As the world’s fourth-largest producer of plastic waste, Brazil faces an uphill battle, with only an estimated 1.28% of the 11.4 million tons of waste it produces annually being recycled. In partnership with the University of Surrey and Wollongong, researchers from the University of São Paulo, in Brazil, have released a new web documentary looking at the history, present and future of the plastic pollution crisis from a Brazilian perspective, says research group leader Sylmara Gonçalves Dias and colleagues Isabela B. E. Carvalho, Isabella Vallin and Naiara Francisco.
Faced with a catastrophic scenario in the world, warnings about climate change are being carried out not only in scientific articles or by journalists, but by filmmakers. No fiction. Divided into three episodes of about 30 minutes each, the web documentary “Rethinking Plastic” is available on the Youtube channel of the interdisciplinary Research Group of Organizations, Society and Sustainability – NOSS (Portuguese acronym).

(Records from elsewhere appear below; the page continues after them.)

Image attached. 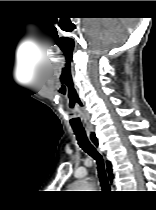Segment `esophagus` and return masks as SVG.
Listing matches in <instances>:
<instances>
[{"mask_svg":"<svg viewBox=\"0 0 156 210\" xmlns=\"http://www.w3.org/2000/svg\"><path fill=\"white\" fill-rule=\"evenodd\" d=\"M88 138L90 142L93 144V146L97 149L99 153L103 156L104 163H105V168H106V173L108 177V182L110 184V187H112L114 183V171H113V163L112 161L108 158L107 153L105 150L102 148L101 143L93 131L87 132Z\"/></svg>","mask_w":156,"mask_h":210,"instance_id":"1","label":"esophagus"}]
</instances>
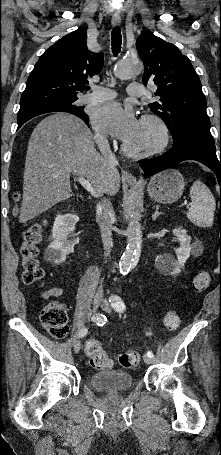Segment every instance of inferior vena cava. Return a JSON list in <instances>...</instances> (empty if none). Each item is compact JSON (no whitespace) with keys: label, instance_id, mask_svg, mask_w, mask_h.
<instances>
[{"label":"inferior vena cava","instance_id":"inferior-vena-cava-1","mask_svg":"<svg viewBox=\"0 0 221 455\" xmlns=\"http://www.w3.org/2000/svg\"><path fill=\"white\" fill-rule=\"evenodd\" d=\"M96 142L106 162L111 167H116V165H118V161L114 153H112L106 137L100 135L96 136ZM97 215L105 250V256H108L113 246L112 221L114 217L113 207L109 199L104 198L101 202H99V204H97Z\"/></svg>","mask_w":221,"mask_h":455}]
</instances>
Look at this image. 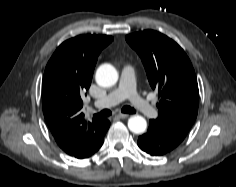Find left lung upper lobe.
<instances>
[{
  "mask_svg": "<svg viewBox=\"0 0 236 187\" xmlns=\"http://www.w3.org/2000/svg\"><path fill=\"white\" fill-rule=\"evenodd\" d=\"M126 41L141 57L149 83L161 97L154 121L185 137L199 104L197 79L188 56L175 41L153 30L127 35Z\"/></svg>",
  "mask_w": 236,
  "mask_h": 187,
  "instance_id": "1",
  "label": "left lung upper lobe"
}]
</instances>
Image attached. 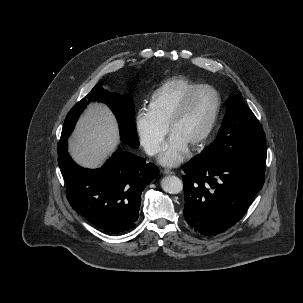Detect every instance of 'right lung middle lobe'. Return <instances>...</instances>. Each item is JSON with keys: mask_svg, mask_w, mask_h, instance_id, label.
Listing matches in <instances>:
<instances>
[{"mask_svg": "<svg viewBox=\"0 0 303 303\" xmlns=\"http://www.w3.org/2000/svg\"><path fill=\"white\" fill-rule=\"evenodd\" d=\"M88 101L105 102L117 118L121 140L130 147L137 148L139 146L134 122V104L131 96L109 93L102 89L100 85H96L85 98L74 105L69 111L64 121L61 140L67 139L72 132L79 115L86 107Z\"/></svg>", "mask_w": 303, "mask_h": 303, "instance_id": "obj_1", "label": "right lung middle lobe"}]
</instances>
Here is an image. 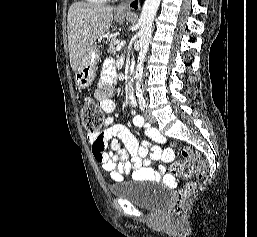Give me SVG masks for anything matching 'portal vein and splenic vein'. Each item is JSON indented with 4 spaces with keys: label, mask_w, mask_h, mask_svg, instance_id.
<instances>
[{
    "label": "portal vein and splenic vein",
    "mask_w": 257,
    "mask_h": 237,
    "mask_svg": "<svg viewBox=\"0 0 257 237\" xmlns=\"http://www.w3.org/2000/svg\"><path fill=\"white\" fill-rule=\"evenodd\" d=\"M124 45H125V41H121V42L117 45L116 51H120V50L123 48Z\"/></svg>",
    "instance_id": "18ae733b"
}]
</instances>
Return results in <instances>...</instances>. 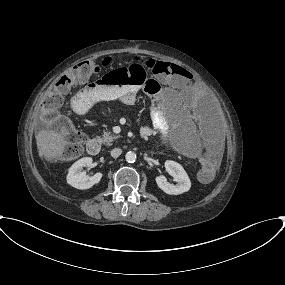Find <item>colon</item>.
<instances>
[{"label": "colon", "instance_id": "obj_1", "mask_svg": "<svg viewBox=\"0 0 285 285\" xmlns=\"http://www.w3.org/2000/svg\"><path fill=\"white\" fill-rule=\"evenodd\" d=\"M107 61L101 66L92 60H85L78 63L67 71L55 84H53L39 103V114L41 118L57 123L66 131L70 142L66 144L63 157L74 159L81 155L83 144L86 141L85 135L77 132L72 125L61 116L64 98L71 87L84 81L93 79L101 68H107ZM146 70L152 72L163 81H169L183 76V69L178 65L156 61H130L124 67L107 71L99 79V84L104 87L123 86L133 83V86H140L151 97L159 95V84L155 80H147ZM216 166L212 163L202 161L199 169V178L202 181L210 180L216 173Z\"/></svg>", "mask_w": 285, "mask_h": 285}]
</instances>
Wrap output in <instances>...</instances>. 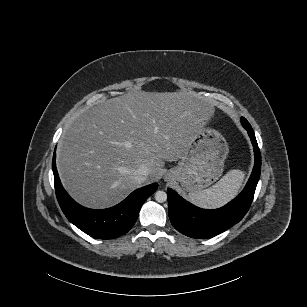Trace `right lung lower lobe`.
<instances>
[{
  "mask_svg": "<svg viewBox=\"0 0 307 307\" xmlns=\"http://www.w3.org/2000/svg\"><path fill=\"white\" fill-rule=\"evenodd\" d=\"M54 152L52 169L59 205L68 220L86 234L99 239H112L128 232L135 224L141 206L158 188L153 183L132 192L118 205L104 210L85 208L64 190L56 169Z\"/></svg>",
  "mask_w": 307,
  "mask_h": 307,
  "instance_id": "obj_1",
  "label": "right lung lower lobe"
}]
</instances>
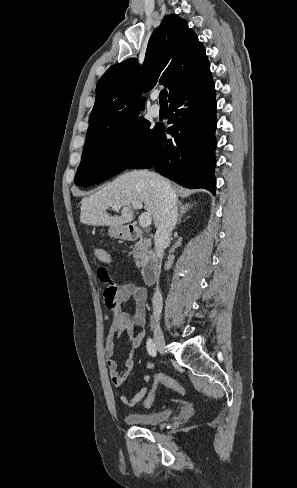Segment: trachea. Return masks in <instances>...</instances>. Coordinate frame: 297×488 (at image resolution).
I'll list each match as a JSON object with an SVG mask.
<instances>
[{"label":"trachea","mask_w":297,"mask_h":488,"mask_svg":"<svg viewBox=\"0 0 297 488\" xmlns=\"http://www.w3.org/2000/svg\"><path fill=\"white\" fill-rule=\"evenodd\" d=\"M160 104H167V90L163 89L159 95Z\"/></svg>","instance_id":"trachea-1"}]
</instances>
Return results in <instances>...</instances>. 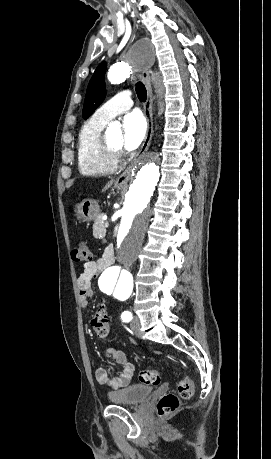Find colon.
I'll use <instances>...</instances> for the list:
<instances>
[{
    "label": "colon",
    "instance_id": "colon-1",
    "mask_svg": "<svg viewBox=\"0 0 271 459\" xmlns=\"http://www.w3.org/2000/svg\"><path fill=\"white\" fill-rule=\"evenodd\" d=\"M72 259L75 262H88L92 260V252L87 242H81L78 247L72 251ZM91 326L95 335L99 339H105L110 332L109 317L106 308L98 307L93 313ZM162 374L158 370H143L139 374V380L147 385H158L161 381ZM193 394V383L188 376L182 378L177 386L176 393H167L163 395L157 404V411L160 416H169L173 414L180 405V398L188 399Z\"/></svg>",
    "mask_w": 271,
    "mask_h": 459
}]
</instances>
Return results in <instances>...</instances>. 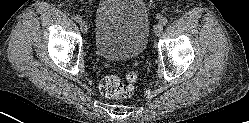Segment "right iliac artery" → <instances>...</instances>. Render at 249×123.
<instances>
[{"label":"right iliac artery","instance_id":"1","mask_svg":"<svg viewBox=\"0 0 249 123\" xmlns=\"http://www.w3.org/2000/svg\"><path fill=\"white\" fill-rule=\"evenodd\" d=\"M74 20L77 22V23H80L82 21V17L77 15L75 16Z\"/></svg>","mask_w":249,"mask_h":123}]
</instances>
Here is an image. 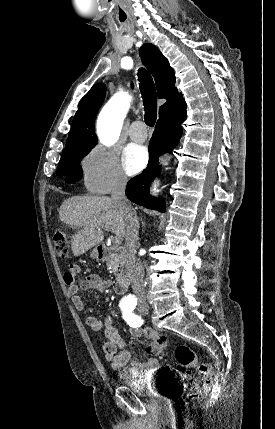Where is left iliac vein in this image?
I'll list each match as a JSON object with an SVG mask.
<instances>
[{"instance_id":"1","label":"left iliac vein","mask_w":275,"mask_h":429,"mask_svg":"<svg viewBox=\"0 0 275 429\" xmlns=\"http://www.w3.org/2000/svg\"><path fill=\"white\" fill-rule=\"evenodd\" d=\"M148 310H149L148 305H142L139 309V312L142 315H146L148 314Z\"/></svg>"}]
</instances>
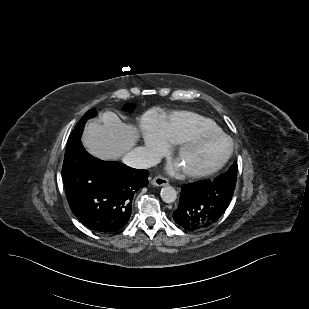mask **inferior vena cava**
<instances>
[{
    "instance_id": "1",
    "label": "inferior vena cava",
    "mask_w": 309,
    "mask_h": 309,
    "mask_svg": "<svg viewBox=\"0 0 309 309\" xmlns=\"http://www.w3.org/2000/svg\"><path fill=\"white\" fill-rule=\"evenodd\" d=\"M159 157L152 151L138 147L128 152L123 157V162L136 169L150 168L159 163Z\"/></svg>"
}]
</instances>
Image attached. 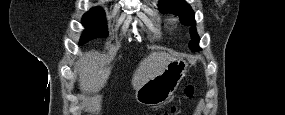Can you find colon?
Returning a JSON list of instances; mask_svg holds the SVG:
<instances>
[{"instance_id":"1","label":"colon","mask_w":285,"mask_h":115,"mask_svg":"<svg viewBox=\"0 0 285 115\" xmlns=\"http://www.w3.org/2000/svg\"><path fill=\"white\" fill-rule=\"evenodd\" d=\"M184 94H185V96L188 97V98H189V97H192L193 94H194V86L191 85V84L187 85V86L185 87V89H184ZM175 111H176V107L173 106V107H171L167 112H165L164 114H165V115H167V114H173V113H175Z\"/></svg>"}]
</instances>
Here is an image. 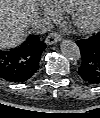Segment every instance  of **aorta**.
<instances>
[{
	"instance_id": "aorta-1",
	"label": "aorta",
	"mask_w": 100,
	"mask_h": 118,
	"mask_svg": "<svg viewBox=\"0 0 100 118\" xmlns=\"http://www.w3.org/2000/svg\"><path fill=\"white\" fill-rule=\"evenodd\" d=\"M62 54L71 61L80 59V49L77 44L71 40H63L60 44Z\"/></svg>"
}]
</instances>
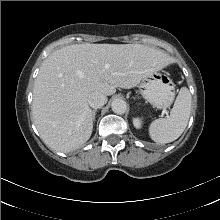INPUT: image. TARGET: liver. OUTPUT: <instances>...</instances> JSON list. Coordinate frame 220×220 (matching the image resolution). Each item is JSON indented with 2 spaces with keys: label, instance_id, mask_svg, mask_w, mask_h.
<instances>
[{
  "label": "liver",
  "instance_id": "6515ba94",
  "mask_svg": "<svg viewBox=\"0 0 220 220\" xmlns=\"http://www.w3.org/2000/svg\"><path fill=\"white\" fill-rule=\"evenodd\" d=\"M173 63L161 50L141 44H73L42 63L33 89L32 114L43 142L69 152L82 146L93 129L88 96L105 97L116 87L130 89Z\"/></svg>",
  "mask_w": 220,
  "mask_h": 220
}]
</instances>
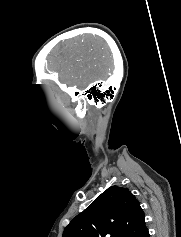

If you look around, you can see that almost everything is produced with plastic. We are almost dependent on one of the most harmful materials to our planet and to our life. But, because of the ease that “disposable” items bring us, we experience the “convenience of buying, discarding and being happy”.
The sentence is from the professor at the University of São Paulo (USP) and researcher at the Research group in Organizations, Society and Sustainability (NOSS), Sylmara Gonçalves Dias, one of the interviewees in the web documentary.
The first episode “Plastic in the Anthropocene” analyzes the historical perspective of a material that, for decades, was considered a symbol of modernity. The second deals with the limits of recycling and raises questions about how to deal with plastic pollution.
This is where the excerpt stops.